Provided data:

--- START ---

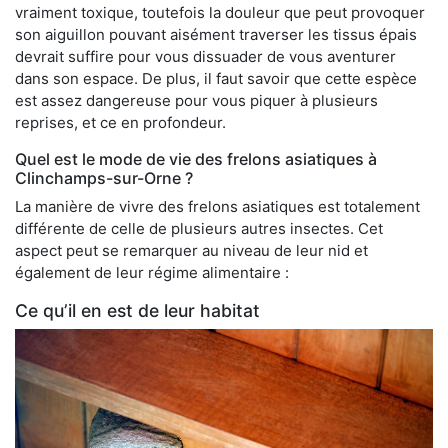
vraiment toxique, toutefois la douleur que peut provoquer
son aiguillon pouvant aisément traverser les tissus épais
devrait suffire pour vous dissuader de vous aventurer
dans son espace. De plus, il faut savoir que cette espèce
est assez dangereuse pour vous piquer à plusieurs
reprises, et ce en profondeur.
Quel est le mode de vie des frelons asiatiques à
Clinchamps-sur-Orne ?
La manière de vivre des frelons asiatiques est totalement
différente de celle de plusieurs autres insectes. Cet
aspect peut se remarquer au niveau de leur nid et
également de leur régime alimentaire :
Ce qu’il en est de leur habitat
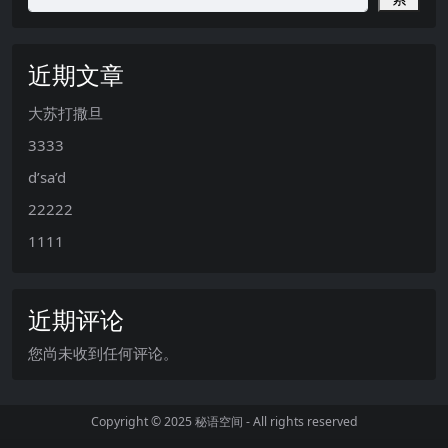
近期文章
大苏打撒旦
3333
d’sa’d
22222
1111
近期评论
您尚未收到任何评论。
Copyright © 2025
秘语空间
- All rights reserved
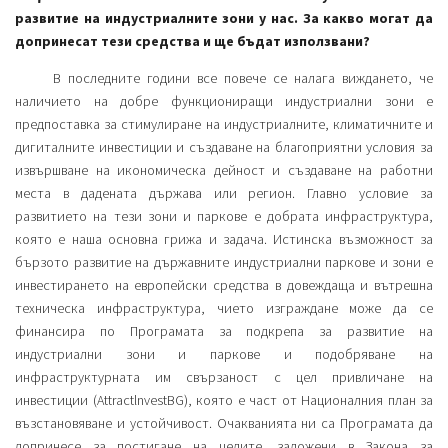
развитие на индустриалните зони у нас. За какво могат да
допринесат тези средства и ще бъдат използвани?
В последните години все повече се налага виждането, че
наличието на добре функциониращи индустриални зони е
предпоставка за стимулиране на индустриалните, климатичните и
дигиталните инвестиции и създаване на благоприятни условия за
извършване на икономическа дейност и създаване на работни
места в дадената държава или регион. Главно условие за
развитието на тези зони и паркове е добрата инфраструктура,
която е наша основна грижа и задача. Истинска възможност за
бързото развитие на държавните индустриални паркове и зони е
инвестирането на европейски средства в довеждаща и вътрешна
техническа инфраструктура, чието изграждане може да се
финансира по Програмата за подкрепа за развитие на
индустриални зони и паркове и подобряване на
инфраструктурната им свързаност с цел привличане на
инвестиции (AttractlnvestBG), която е част от Националния план за
възстановяване и устойчивост. Очакванията ни са Програмата да
допринесе за постигане на целите, заложени в Закона за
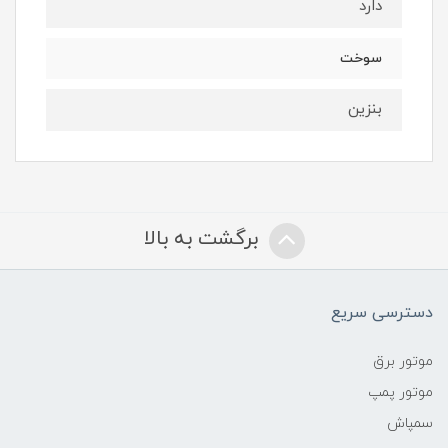
دارد
سوخت
بنزین
برگشت به بالا
دسترسی سریع
موتور برق
موتور پمپ
سمپاش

--- END ---

Where a line above includes "индустриалните", copy that line.

Result for this task:
развитие на индустриалните зони у нас. За какво могат да
предпоставка за стимулиране на индустриалните, климатичните и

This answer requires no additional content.